Girls liked him—a lot. Then, if he was drinking, or high, or telling funny stories like the guys encouraged him, they'd kind of edge away and wouldn't want to see him a second time. That was the problem.

Every Delt-Sig party had been a fuck-up. Except freshman year a few times, the girls had been so young and naive and grateful for a guy to notice them, that'd been great. But then, things got fucked-up at homecoming, sophomore year. He never did figure out what the fuck had happened, he'd been too wasted.

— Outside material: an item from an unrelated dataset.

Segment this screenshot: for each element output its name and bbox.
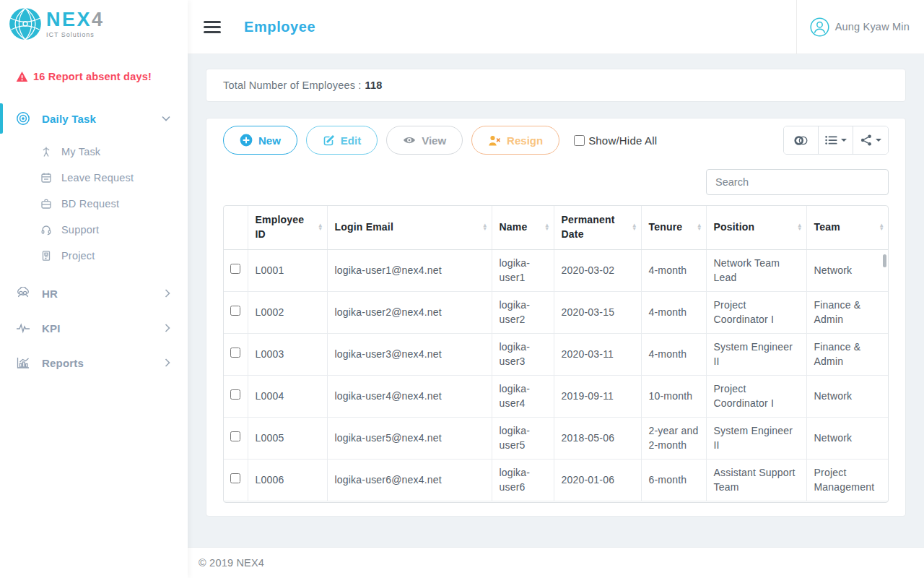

Bart Hansen hadn't been the only guy this “Kima Klausen” had identified to the dean. The way his parents ranted about it, you'd have thought he
was.

Since the age of nine he'd suffered panic attacks. He'd looked like a healthy—husky—kid but the medical fact is, he's susceptible to “wild swings of mood”—this would be Deekman's defense.

Upper-middle-class suburban parents instilled in their adolescent son a continuous state of nerves, anxiety, a feeling of being
not good enough.
Like so many other young people today in the United States he'd had to resort to self-medication for survival.

Self-medicating
—just pot at first, in middle school, then stronger drugs, lots of drugs. And alcohol.